** AVAILABLE DATA follows **

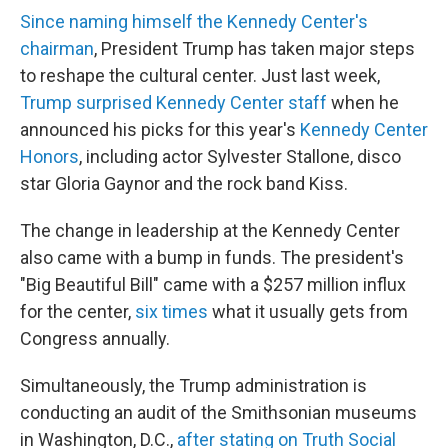
Since naming himself the Kennedy Center's
chairman
, President Trump has taken major steps
to reshape the cultural center. Just last week,
Trump surprised Kennedy Center staff
when he
announced his picks for this year's
Kennedy Center
Honors
, including actor Sylvester Stallone, disco
star Gloria Gaynor and the rock band Kiss.
The change in leadership at the Kennedy Center
also came with a bump in funds. The president's
"Big Beautiful Bill" came with a $257 million influx
for the center,
six times
what it usually gets from
Congress annually.
Simultaneously, the Trump administration is
conducting an audit of the Smithsonian museums
in Washington, D.C.,
after stating on Truth Social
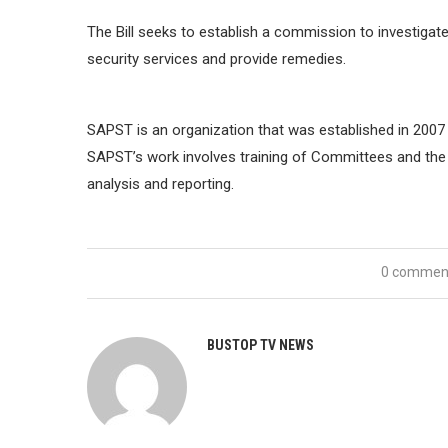
The Bill seeks to establish a commission to investiga
security services and provide remedies.
SAPST is an organization that was established in 2007 w
SAPST’s work involves training of Committees and the Se
analysis and reporting.
0 commen
BUSTOP TV NEWS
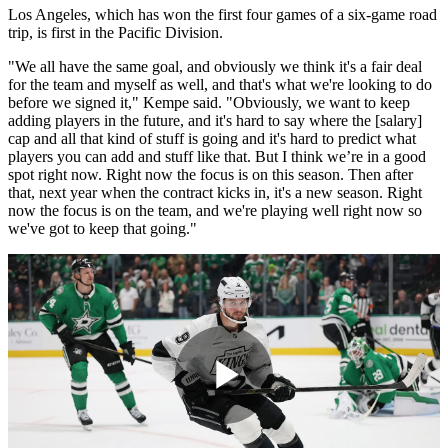
Los Angeles, which has won the first four games of a six-game road
trip, is first in the Pacific Division.
"We all have the same goal, and obviously we think it's a fair deal
for the team and myself as well, and that's what we're looking to do
before we signed it," Kempe said. "Obviously, we want to keep
adding players in the future, and it's hard to say where the [salary]
cap and all that kind of stuff is going and it's hard to predict what
players you can add and stuff like that. But I think we’re in a good
spot right now. Right now the focus is on this season. Then after
that, next year when the contract kicks in, it's a new season. Right
now the focus is on the team, and we're playing well right now so
we've got to keep that going."
Play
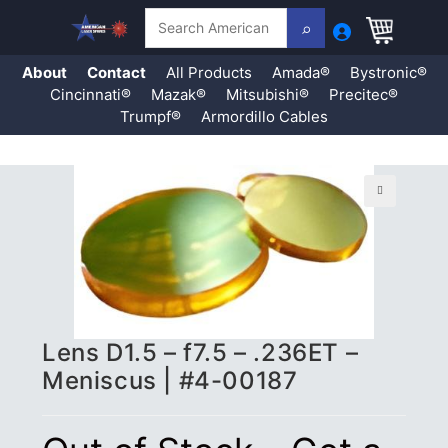
Search
About
Contact
All Products
Amada®
Bystronic®
Cincinnati®
Mazak®
Mitsubishi®
Precitec®
Trumpf®
Armordillo Cables
Skip
to
content
🔍
Lens D1.5 – f7.5 – .236ET –
Meniscus | #4-00187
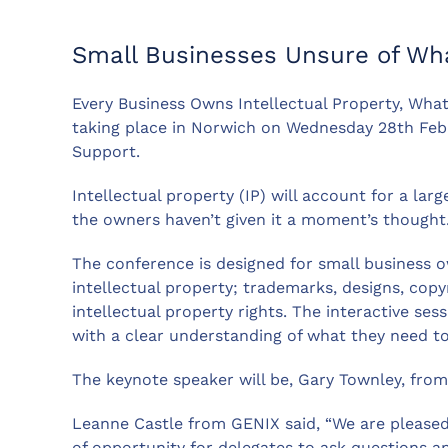
Small Businesses Unsure of Wh
Every Business Owns Intellectual Property, What
taking place in Norwich on Wednesday 28th Feb
Support.
Intellectual property (IP) will account for a lar
the owners haven’t given it a moment’s thought
The conference is designed for small business o
intellectual property; trademarks, designs, cop
intellectual property rights. The interactive se
with a clear understanding of what they need to
The keynote speaker will be, Gary Townley, from 
Leanne Castle from GENIX said, “We are pleased 
of opportunity for delegates to ask questions a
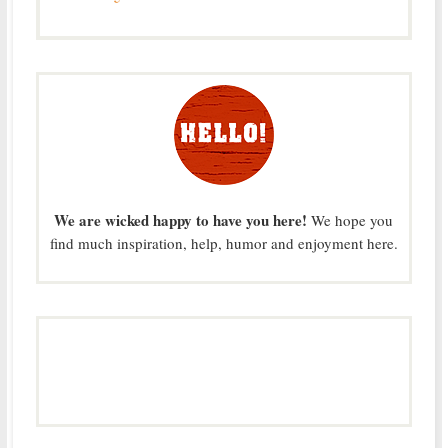
We are wicked happy to have you here!
We hope you
find much inspiration, help, humor and enjoyment here.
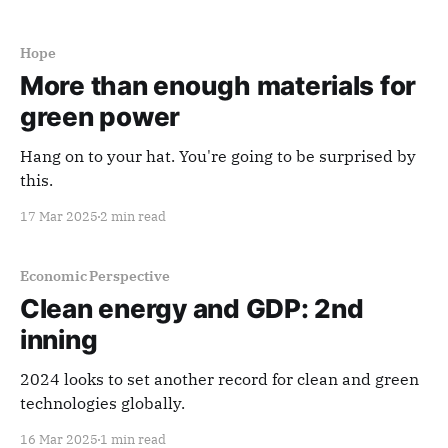
that can be applied in unexpected — and often
transformative — ways. It'
Hope
More than enough materials for
green power
Hang on to your hat. You're going to be surprised by
this.
17 Mar 2025
2 min read
Economic Perspective
Clean energy and GDP: 2nd
inning
2024 looks to set another record for clean and green
technologies globally.
16 Mar 2025
1 min read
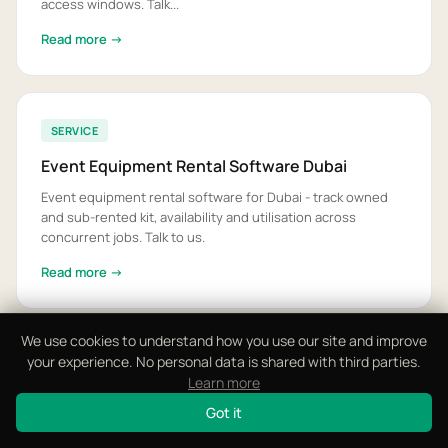
access windows. Talk...
Read more →
SERVICE
Event Equipment Rental Software Dubai
Event equipment rental software for Dubai - track owned
and sub-rented kit, availability and utilisation across
concurrent jobs. Talk to us.
Read more →
We use cookies to understand how you use our site and improve
your experience. No personal data is shared with third parties.
SERVICE
Learn more
Event Invoicing Software UAE
Got it
Event invoicing software for UAE event companies - VAT-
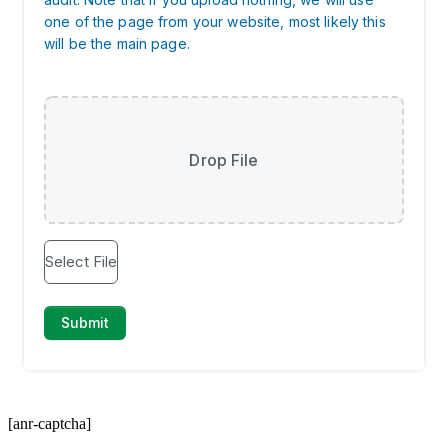
[anr-captcha]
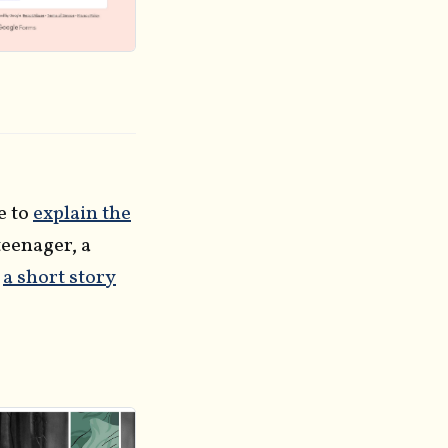
e to
explain the
 teenager, a
o
a short story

** End of AVAILABLE DATA **

All lines above that include the word "season" must be copied into the answer.

RESPONSE:
spot right now. Right now the focus is on this season. Then after
that, next year when the contract kicks in, it's a new season. Right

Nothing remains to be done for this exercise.